# Notification of Investigation of IELTS Test Result



## nanstygorgon (Mar 8, 2016)

I was anxiously waiting for my IELTS results and I received an email from British Council with the above topic. 

_Strict quality control procedures are in place to protect the integrity and security of the IELTS test. As part of these procedures, test results are routinely analysed by the IELTS Test Partners before they are issued to candidates.

As a result of these procedures, your test scores for the XXXXXx 2016 have come under scrutiny and are being investigated. Your results are being withheld while this investigation is being conducted. Please note that all investigations are conducted without prejudice by the IELTS Test Partners._

This is the 1st time I heard something like this. Has anyone else experienced the same? Any idea how long will they take them release the results?


----------



## amorad (Jan 1, 2016)

I had the same issue , I think Its the same exam , 5 March 16 .

No worries , Its mostly happened because of two reasons , either you had a high score in all modules , or you had a different score between two modules for more than two marks .

As For me , Its most probably the reading and other module , the reading was super easy to me and I bit I got above 7.5 .

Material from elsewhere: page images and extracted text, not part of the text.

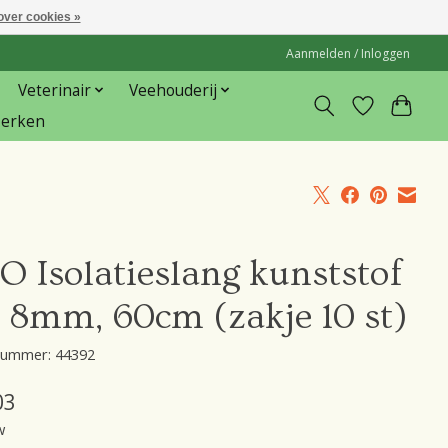
over cookies »
Aanmelden / Inloggen
Veterinair
Veehouderij
erken
O Isolatieslang kunststof
t 8mm, 60cm (zakje 10 st)
lnummer: 44392
03
w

The bad news is we need to wait , at least another 15 days , sometimes it takes 2-3 months !


----------



## FrozenAh (Apr 30, 2014)

amorad said:


> I had the same issue , I think Its the same exam , 5 March 16 .
> 
> No worries , Its mostly happened because of two reasons , either you had a high score in all modules , or you had a different score between two modules for more than two marks .
> 
> ...





nanstygorgon said:


> I was anxiously waiting for my IELTS results and I received an email from British Council with the above topic.
> 
> _Strict quality control procedures are in place to protect the integrity and security of the IELTS test. As part of these procedures, test results are routinely analysed by the IELTS Test Partners before they are issued to candidates.
> 
> ...



Yes its normal and happening to many candidates.
*
Could you people please answer, What do you think, your chances are of scoring 7 bands in each section?*


----------



## amorad (Jan 1, 2016)

I hope so , but I don't think .


----------